Paper in TACL: link

Check this video:

Video of the ENMNLP talk: link

Paper summary

We train a ciwGAN model on reduplication in speech (a syllable [pa] gets copied, e.g. [para] -> [pa-para]). The network learns to encode an identity-based pattern in its latent space & learns to apply it to unobserved data.

For example, manipulating only the latent codes, we can turn an unreduplicated output [piru] into a reduplicated one [pipiru]. Waveform below shows a gradual transition from [piru] to [pipiru] with interpolation of latent codes.


Reduplication (copying) is extended to unobserved data. [s]-initial words were never reduplicated in training. With a proposed technique, we can force both [s] and reduplication. The network outputs [sisiji], very similar to human outputs that were withheld from training.
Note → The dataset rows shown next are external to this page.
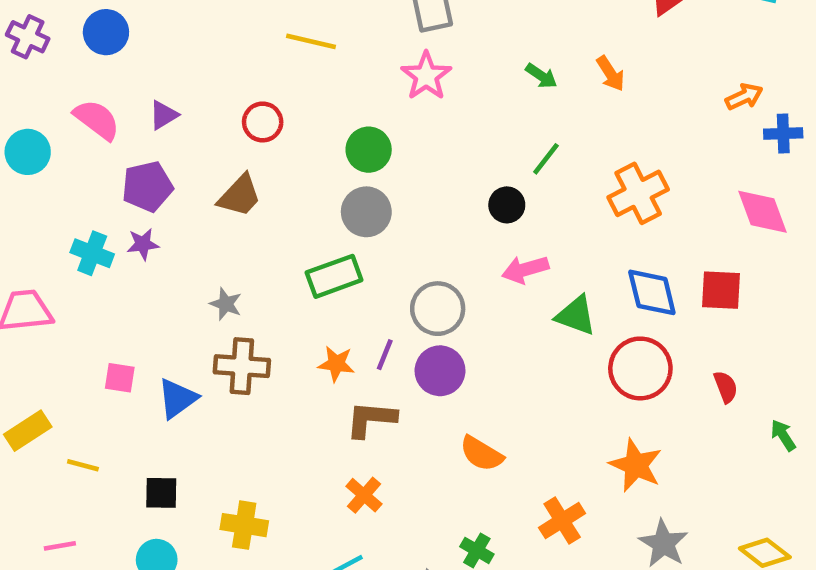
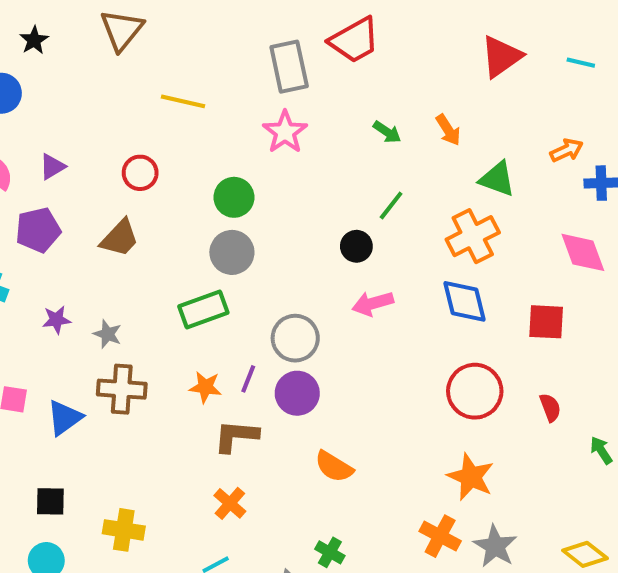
purple star: (143, 244) -> (56, 320), moved
blue diamond: (652, 292) -> (465, 301), moved
green triangle: (576, 315) -> (497, 179), moved
orange cross: (562, 520) -> (440, 536), moved, turned -30

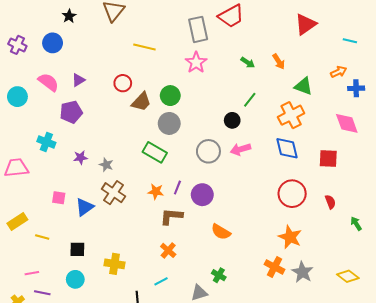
cyan line: (581, 63) -> (350, 41), moved
brown trapezoid: (120, 238) -> (141, 102), moved
green rectangle: (203, 310) -> (155, 152), turned 50
gray circle: (295, 338) -> (208, 151), moved
brown cross: (122, 389) -> (113, 193), turned 30

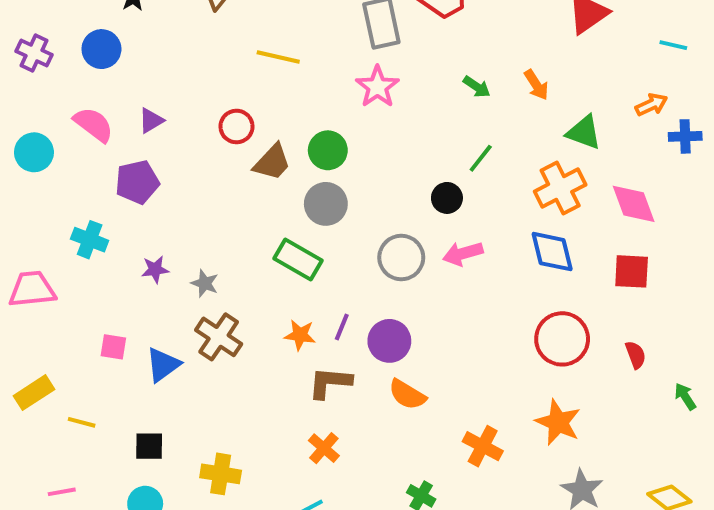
pink diamond: (347, 123) -> (634, 204), moved
orange semicircle: (221, 232) -> (407, 395), moved
orange cross: (275, 267) -> (483, 446), moved

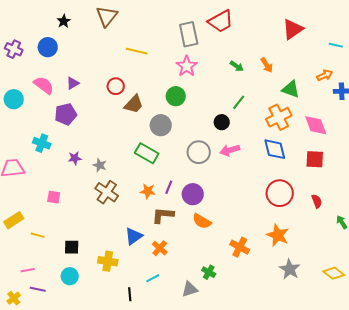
green circle: (328, 150) -> (176, 96), moved
blue triangle: (163, 365) -> (134, 236), moved

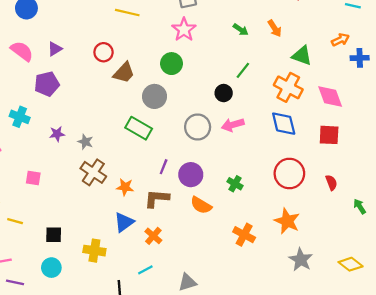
orange cross: (279, 117) -> (288, 87), turned -35
orange star: (148, 191) -> (125, 187), moved
green cross: (209, 272) -> (235, 184), moved

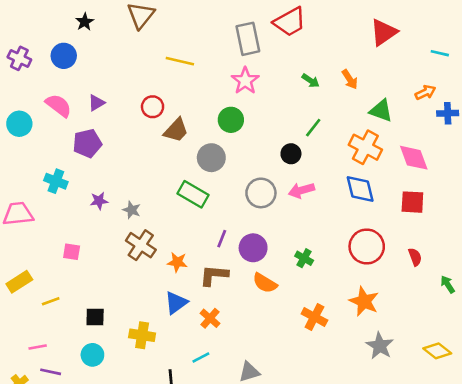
yellow line: (15, 221) -> (51, 301), turned -35

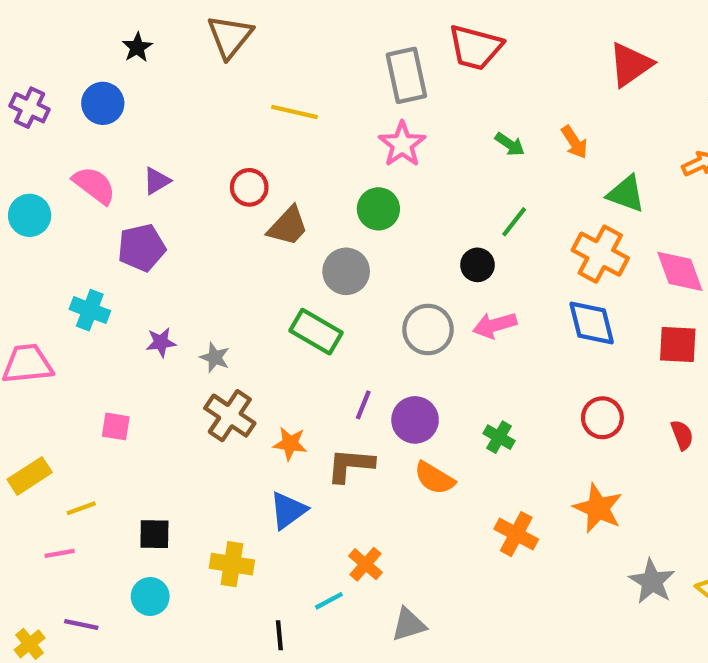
red trapezoid: (290, 22) -> (475, 47), turned 44
red circle: (367, 246) -> (602, 418), size x0.7
orange cross: (210, 318) -> (365, 564), moved
gray star: (380, 346) -> (652, 581), moved
pink line: (38, 347) -> (60, 553), moved

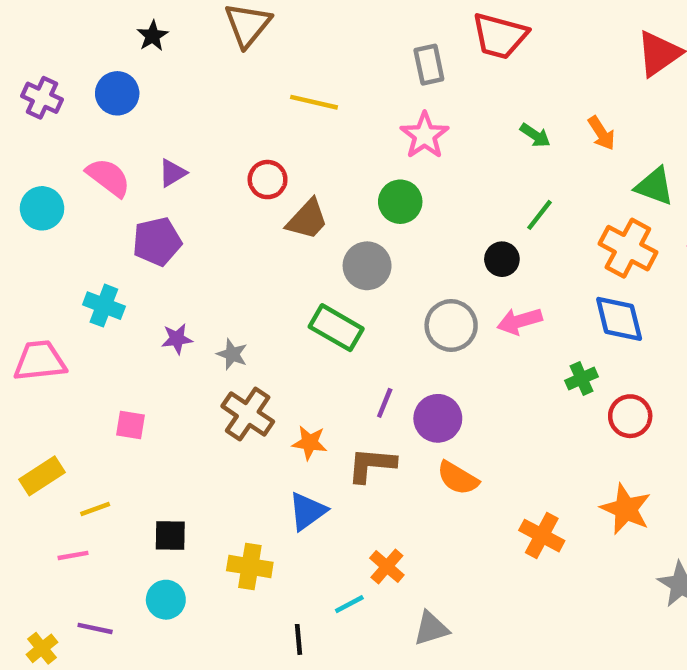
gray rectangle: (406, 75) -> (429, 65), size x0.7
green cross: (499, 437) -> (582, 379), moved, turned 36

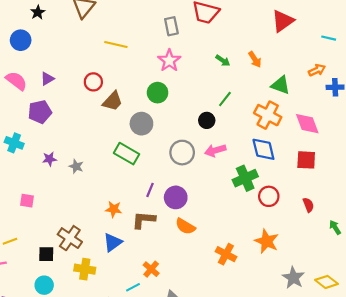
green cross: (582, 379) -> (245, 178), size x1.6
brown cross: (248, 414) -> (70, 238), moved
Abstract: This paper models unsupervised learning of an identity-based pattern (or copying) in speech called reduplication from raw continuous data with deep convolutional neural networks. We use the ciwGAN architecture Beguš (2021a) in which learning of meaningful representations in speech emerges from a requirement that the CNNs generate informative data. We propose a technique to wug-test CNNs trained on speech and, based on four generative tests, argue that the network learns to represent an identity-based pattern in its latent space. By manipulating only two categorical variables in the latent space, we can actively turn an unreduplicated form into a reduplicated form with no other substantial changes to the output in the majority of cases. We also argue that the network extends the identity-based pattern to unobserved data. Exploration of how meaningful representations of identity-based patterns emerge in CNNs and how the latent space variables outside of the training range correlate with identity-based patterns in the output has general implications for neural network interpretability.